0

I am trying to write a PostgreSQL query to calculate fantasy baseball points, as described here. What I have so far is available in this SQLfiddle, which calculates the points for each statistic correctly, except in the case of ties. Points for teams that are tied are supposed to be calculated like so:

In the case of a tie, each team involved receives an average of the total points due — i.e., in the above example, if two teams were tied for first in a category, each would receive 9.5 points [(10 + 9) / 2 = 9.5].

You can see the errors in my approach in the first and second result sets in my SQLfiddle. In the first result set, the teams tied with 9 home runs should each get 3.5 points (sum of ranks 4 and 3 == 7, divided by 2) while in the second set, the teams tied with 33 RBI should also each get 3.5 (sum of ranks 5, 4, 3, and 2 == 14, divided by 4).

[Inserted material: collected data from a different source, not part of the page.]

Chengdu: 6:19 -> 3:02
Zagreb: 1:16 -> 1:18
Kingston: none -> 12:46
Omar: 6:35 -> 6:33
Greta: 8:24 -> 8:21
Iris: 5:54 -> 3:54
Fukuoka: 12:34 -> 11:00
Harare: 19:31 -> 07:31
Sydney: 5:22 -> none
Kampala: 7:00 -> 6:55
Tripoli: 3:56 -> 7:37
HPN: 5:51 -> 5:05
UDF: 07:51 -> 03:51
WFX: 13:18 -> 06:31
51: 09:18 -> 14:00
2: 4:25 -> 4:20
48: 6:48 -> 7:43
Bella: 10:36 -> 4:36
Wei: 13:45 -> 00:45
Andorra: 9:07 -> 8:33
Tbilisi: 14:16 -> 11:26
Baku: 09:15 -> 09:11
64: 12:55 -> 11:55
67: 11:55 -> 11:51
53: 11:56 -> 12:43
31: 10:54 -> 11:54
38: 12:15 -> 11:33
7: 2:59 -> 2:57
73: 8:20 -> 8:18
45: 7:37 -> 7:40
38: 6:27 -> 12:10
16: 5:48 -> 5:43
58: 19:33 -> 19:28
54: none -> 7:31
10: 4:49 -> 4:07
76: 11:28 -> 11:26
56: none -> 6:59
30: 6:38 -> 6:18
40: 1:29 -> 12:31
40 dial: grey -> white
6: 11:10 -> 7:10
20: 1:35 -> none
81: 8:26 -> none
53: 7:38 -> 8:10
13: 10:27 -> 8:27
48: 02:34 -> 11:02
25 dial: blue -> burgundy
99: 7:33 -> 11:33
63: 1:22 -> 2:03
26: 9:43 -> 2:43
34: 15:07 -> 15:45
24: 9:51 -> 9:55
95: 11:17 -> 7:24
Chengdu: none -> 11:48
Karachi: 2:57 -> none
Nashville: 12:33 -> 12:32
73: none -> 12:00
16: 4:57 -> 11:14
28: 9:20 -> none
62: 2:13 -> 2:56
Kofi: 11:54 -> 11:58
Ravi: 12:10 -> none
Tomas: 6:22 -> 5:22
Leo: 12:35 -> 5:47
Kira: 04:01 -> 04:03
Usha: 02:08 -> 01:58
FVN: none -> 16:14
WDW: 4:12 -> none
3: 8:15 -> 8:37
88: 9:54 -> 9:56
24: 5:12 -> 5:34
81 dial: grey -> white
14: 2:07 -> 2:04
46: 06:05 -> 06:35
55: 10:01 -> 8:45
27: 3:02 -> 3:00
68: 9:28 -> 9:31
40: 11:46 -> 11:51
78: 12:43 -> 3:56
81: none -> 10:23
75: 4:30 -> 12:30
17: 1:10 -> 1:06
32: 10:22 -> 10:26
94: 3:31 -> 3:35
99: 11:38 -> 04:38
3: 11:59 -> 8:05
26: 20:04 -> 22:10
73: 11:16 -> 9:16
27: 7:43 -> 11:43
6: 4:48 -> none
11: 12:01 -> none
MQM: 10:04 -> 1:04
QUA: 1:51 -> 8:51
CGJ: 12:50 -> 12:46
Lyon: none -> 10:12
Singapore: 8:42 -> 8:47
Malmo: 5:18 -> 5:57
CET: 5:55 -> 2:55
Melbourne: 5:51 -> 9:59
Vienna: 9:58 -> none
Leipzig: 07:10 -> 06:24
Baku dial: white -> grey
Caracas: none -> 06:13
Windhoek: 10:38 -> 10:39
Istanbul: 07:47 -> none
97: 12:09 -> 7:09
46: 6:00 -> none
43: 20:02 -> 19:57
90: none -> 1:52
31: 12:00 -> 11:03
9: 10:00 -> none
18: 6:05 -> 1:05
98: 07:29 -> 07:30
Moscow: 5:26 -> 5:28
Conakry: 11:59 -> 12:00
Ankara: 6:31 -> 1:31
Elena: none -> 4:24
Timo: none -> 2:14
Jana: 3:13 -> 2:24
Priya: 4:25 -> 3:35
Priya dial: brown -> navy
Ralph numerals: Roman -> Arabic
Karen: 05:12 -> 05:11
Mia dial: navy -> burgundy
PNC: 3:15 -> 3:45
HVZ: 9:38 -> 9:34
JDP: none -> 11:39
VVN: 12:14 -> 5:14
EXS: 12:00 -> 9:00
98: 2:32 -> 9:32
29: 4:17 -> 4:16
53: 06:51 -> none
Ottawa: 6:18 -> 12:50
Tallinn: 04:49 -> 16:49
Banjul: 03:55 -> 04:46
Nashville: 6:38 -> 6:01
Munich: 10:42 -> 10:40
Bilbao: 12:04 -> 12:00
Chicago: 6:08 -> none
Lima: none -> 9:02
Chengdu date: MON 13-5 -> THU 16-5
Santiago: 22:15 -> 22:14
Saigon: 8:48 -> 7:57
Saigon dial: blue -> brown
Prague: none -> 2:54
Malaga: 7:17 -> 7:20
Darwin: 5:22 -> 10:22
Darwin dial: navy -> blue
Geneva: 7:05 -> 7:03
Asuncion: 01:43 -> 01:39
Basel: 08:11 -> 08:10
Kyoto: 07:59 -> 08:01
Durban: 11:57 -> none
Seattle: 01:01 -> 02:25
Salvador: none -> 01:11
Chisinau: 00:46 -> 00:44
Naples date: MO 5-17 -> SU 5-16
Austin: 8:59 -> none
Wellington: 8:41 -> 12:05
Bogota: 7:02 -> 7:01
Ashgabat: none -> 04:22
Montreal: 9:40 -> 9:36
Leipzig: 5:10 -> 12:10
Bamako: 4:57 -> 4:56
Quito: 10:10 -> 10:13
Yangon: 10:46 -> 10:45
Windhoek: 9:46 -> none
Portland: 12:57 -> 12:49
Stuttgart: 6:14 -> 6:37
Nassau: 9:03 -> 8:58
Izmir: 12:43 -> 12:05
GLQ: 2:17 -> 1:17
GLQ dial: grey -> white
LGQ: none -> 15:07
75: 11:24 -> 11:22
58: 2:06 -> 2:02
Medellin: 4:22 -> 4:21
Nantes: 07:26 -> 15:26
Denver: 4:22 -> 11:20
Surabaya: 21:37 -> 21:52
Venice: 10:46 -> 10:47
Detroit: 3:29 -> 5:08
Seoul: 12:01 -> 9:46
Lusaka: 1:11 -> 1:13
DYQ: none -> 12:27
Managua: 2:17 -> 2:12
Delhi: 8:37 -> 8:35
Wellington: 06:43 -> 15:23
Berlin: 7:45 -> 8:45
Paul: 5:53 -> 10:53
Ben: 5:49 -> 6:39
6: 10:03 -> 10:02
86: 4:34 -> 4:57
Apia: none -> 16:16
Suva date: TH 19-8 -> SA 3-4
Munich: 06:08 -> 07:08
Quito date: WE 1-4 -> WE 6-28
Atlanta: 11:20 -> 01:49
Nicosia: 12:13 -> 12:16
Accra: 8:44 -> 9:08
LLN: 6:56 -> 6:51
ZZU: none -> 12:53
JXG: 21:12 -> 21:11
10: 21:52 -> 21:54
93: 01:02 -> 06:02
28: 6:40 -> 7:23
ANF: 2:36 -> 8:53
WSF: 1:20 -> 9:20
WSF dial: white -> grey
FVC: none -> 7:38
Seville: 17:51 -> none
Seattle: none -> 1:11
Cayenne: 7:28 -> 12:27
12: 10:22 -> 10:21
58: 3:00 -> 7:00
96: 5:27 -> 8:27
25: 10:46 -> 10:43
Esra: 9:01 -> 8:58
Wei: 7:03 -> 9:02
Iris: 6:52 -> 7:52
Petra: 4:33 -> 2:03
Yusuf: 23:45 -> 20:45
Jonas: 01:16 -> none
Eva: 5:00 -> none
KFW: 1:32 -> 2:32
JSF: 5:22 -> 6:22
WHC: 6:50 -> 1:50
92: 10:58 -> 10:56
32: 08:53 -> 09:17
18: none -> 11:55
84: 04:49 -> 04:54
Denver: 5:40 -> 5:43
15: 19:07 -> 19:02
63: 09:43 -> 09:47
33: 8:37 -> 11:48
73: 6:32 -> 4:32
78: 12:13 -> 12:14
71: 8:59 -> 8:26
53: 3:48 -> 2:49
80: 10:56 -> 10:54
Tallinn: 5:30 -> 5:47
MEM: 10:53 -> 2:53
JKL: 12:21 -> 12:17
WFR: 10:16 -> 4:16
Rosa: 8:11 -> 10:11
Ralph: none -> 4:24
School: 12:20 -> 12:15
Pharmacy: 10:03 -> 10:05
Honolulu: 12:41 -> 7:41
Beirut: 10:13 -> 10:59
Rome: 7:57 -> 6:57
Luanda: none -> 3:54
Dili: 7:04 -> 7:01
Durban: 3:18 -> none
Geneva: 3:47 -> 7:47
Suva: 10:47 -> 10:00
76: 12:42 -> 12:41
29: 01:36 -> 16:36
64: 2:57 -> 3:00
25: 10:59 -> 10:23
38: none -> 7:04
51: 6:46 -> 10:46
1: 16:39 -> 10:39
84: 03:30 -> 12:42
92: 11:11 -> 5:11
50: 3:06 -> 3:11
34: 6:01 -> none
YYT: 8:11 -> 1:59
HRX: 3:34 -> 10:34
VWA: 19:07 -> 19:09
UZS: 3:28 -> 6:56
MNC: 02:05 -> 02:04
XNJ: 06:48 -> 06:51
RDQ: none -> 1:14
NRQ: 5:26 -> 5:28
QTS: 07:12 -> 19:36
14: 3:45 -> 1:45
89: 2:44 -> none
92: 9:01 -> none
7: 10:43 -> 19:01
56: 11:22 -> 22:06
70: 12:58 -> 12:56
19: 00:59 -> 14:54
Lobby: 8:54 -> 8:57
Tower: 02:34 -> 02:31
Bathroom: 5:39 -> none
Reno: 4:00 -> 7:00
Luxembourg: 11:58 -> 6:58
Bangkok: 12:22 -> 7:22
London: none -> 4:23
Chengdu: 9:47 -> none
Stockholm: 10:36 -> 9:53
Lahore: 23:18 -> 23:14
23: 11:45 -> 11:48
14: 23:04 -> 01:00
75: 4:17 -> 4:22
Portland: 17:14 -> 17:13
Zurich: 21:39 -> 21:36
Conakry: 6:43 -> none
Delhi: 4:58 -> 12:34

What would be the simplest way to correct these errors, and distribute the total points evenly among teams tied in the rankings of each statistic?

Community
  • 1
  • 1
tonycpsu
  • 407
  • 5
  • 13
  • Can you explain what is `hr` and what is `rbi` in your schema? Also, if you're aiming and floating scores (like `9.5`), why do you use `integer` and not `numeric` type? – vyegorov May 22 '14 at 17:54
  • HR and RBI are the values I want to rank over -- in this case, [home runs](http://en.wikipedia.org/wiki/Home_run) and [runs batted in](http://en.wikipedia.org/wiki/Run_batted_in) for baseball teams. These are integers, but in the case of a tie, the rankings of the teams should be averaged together, as in the Yahoo link in my question. – tonycpsu May 22 '14 at 18:06

2 Answers2

1

A brute force method might be to calculate off the unadjusted rank, something like this:

select hr, sum(raw) / count(*)
  from (
      select hr,
             (select count(*) + 1 from stats) - row_number() over (order by hr desc) as raw
        from stats
    ) r
 group by hr
 order by hr desc

and join that with the stats table to get the points for a given score.

John Bickers
  • 481
  • 2
  • 6
  • That's a good start, but it'll get quite unwieldy repeating that subquery (with joins) for each of the ten statistics. Hopefully there's an easier way. – tonycpsu May 17 '14 at 21:03
  • Unwieldy is not uncommon with SQL. Maybe it can be turned into a function somehow, where the stats column is a parameter. – John Bickers May 17 '14 at 21:19
  • Postgres is smart enough to avoid doing repetitive scans for the inner sub-query. You can confirm this by looking at the `EXPLAIN` output. – vyegorov May 23 '14 at 07:08
1

In my view, provided example is not a complete one, it'd be nice to have a candidate key among the provided fields.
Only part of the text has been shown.